La montée des mouvements populistes transforme les systèmes politiques un peu partout dans le monde. Alors que l’appui envers ces mouvements « anti-élites » s’intensifie, plusieurs chercheurs tentent de savoir si le déclin économique et le renforcement des conflits entre les divers groupes jouent un rôle dans ce phénomène.
Un modèle mis au point par une équipe de chercheurs, notamment de l’Université Princeton, démontre comment la polarisation des groupes, la hausse des inégalités, ainsi que le déclin économique pourraient être étroitement liés.

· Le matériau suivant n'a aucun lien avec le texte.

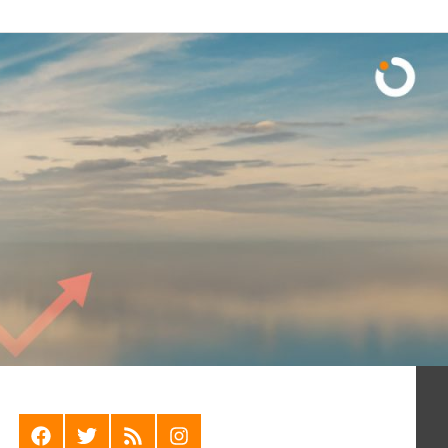
F
T
R
I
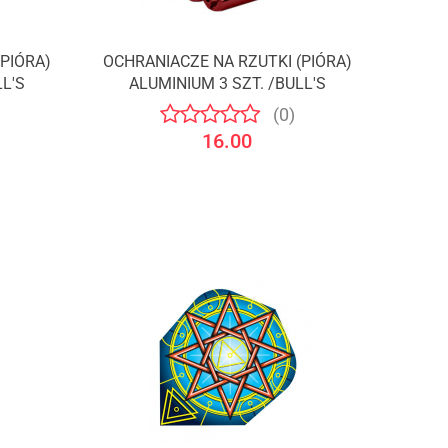
PIÓRA)
OCHRANIACZE NA RZUTKI (PIÓRA)
LL'S
ALUMINIUM 3 SZT. /BULL'S
(0)
16.00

Ce modèle s’appuie sur une théorie voulant que la polarisation des groupes tend à prendre de l’ampleur lorsque les temps sont durs sur le plan économique, et lorsque les inégalités sont en hausse. Malgré tout, même si les circonstances économiques s’améliorent, ces divisions pourraient demeurer profondément implantées.

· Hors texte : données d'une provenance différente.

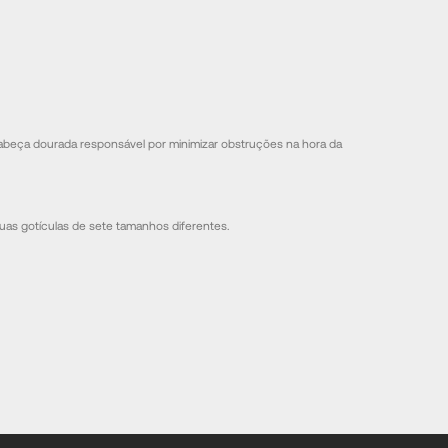
beça dourada responsável por minimizar obstruções na hora da
uas gotículas de sete tamanhos diferentes.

Voilà pourquoi il est essentiel de renforcer les filets sociaux pour minimiser les conflits entre les divers groupes sociaux, ethniques et raciaux, affirment les chercheurs dans leurs travaux publiés dans Science Advances.
« Il arrive des moments où il est essentiel de retrouver l’unité nationale, comme nous le voyons en ce moment avec la COVID-19, mais nous ne devrions pas avoir à attendre une crise de santé publique ou une guerre pour rassembler les gens. Les décideurs et les membres des gouvernements devraient agir maintenant en investissant dans le renforcement des filets de sécurité sociale, qui peuvent prévenir l’élargissement des divisions sociales et politiques », mentionne Nolan McCarty, professeur à la Princeton School of Public and International Affairs.
Celui-ci a travaillé sur le modèle avec Alexander Stewart, de l’Université de Houston, et Joanna Bryson, de la Hertie School, en Allemagne. En utilisant des modèles d’évolution culturelle et de théorie des jeux évolutive, l’équipe a conçu son modèle pour examiner la volonté des gens à interagir avec d’autres personnes se trouvant à l’extérieur de leur propre groupe social.
La peur de l’autre
Ledit modèle s’appuie sur quelques assomptions – la première étant que le succès économique d’un individu est lié aux interactions avec les autres et la performance de l’économie qui sous-tend le tout. Les chercheurs assument également que les gens tendent à imiter le comportement des gens qui sont jugés comme ayant réussi, histoire que les comportements sociaux se répandent à travers le public.
Enfin, ils ont tenu pour acquis que les interactions au sein des groupes sociaux sont généralement moins risquées, avec des récompenses moins importantes, alors que celles avec des membres provenant de l’extérieur du groupe sont plus risquées, mais permettent d’envisager une récompense plus grande.
Cela signifie que lorsque les conditions économiques deviennent plus difficiles, les gens auront tendance à préférer la valeur sûre de l’interaction avec leurs proches et éviter les contacts avec les étrangers. Puisque ce comportement est imité, les interactions entre les groupes diminuent rapidement.
Ce modèle pourrait être utile pour expliquer des tendances politiques constatées à travers le monde. D’abord, le modèle soutient des théories voulant que les chocs économiques renforcent les mouvements d’extrême droite qui s’appuient sur la démonisation des groupes sociaux externes. Par exemple, la Grande Dépression et la crise de 2008 ont toutes deux mené à un appui renforcé envers les populistes d’extrême droite dans plusieurs pays, y compris les États-Unis et le Royaume-Uni.
Lorsqu’il est question d’inégalités, la plupart des modèles suggèrent qu’un profond fossé en matière de répartition des richesses avantage ceux qui se trouvent à la gauche de l’échiquier politique, ainsi que ceux qui recherchent justement une meilleure redistribution des revenus. Le nouveau modèle des scientifiques ne démontre pas nécessairement une telle tendance, mais révèle plutôt une volonté de réduire les interactions chez l’ensemble des groupes sociaux. Puisque les interactions entre groupes sont bénéfiques sur le plan économique, la société s’appauvrit.
« Plutôt que de poursuivre le débat non productif à savoir si « l’anxiété économique » ou un conflit entre groupes est à blâmer pour notre monde politique profondément divisé, les experts devraient consacrer davantage d’efforts à évaluer la rétroaction négative entre l’économie et les politiques identitaires », affirme M. McCarty.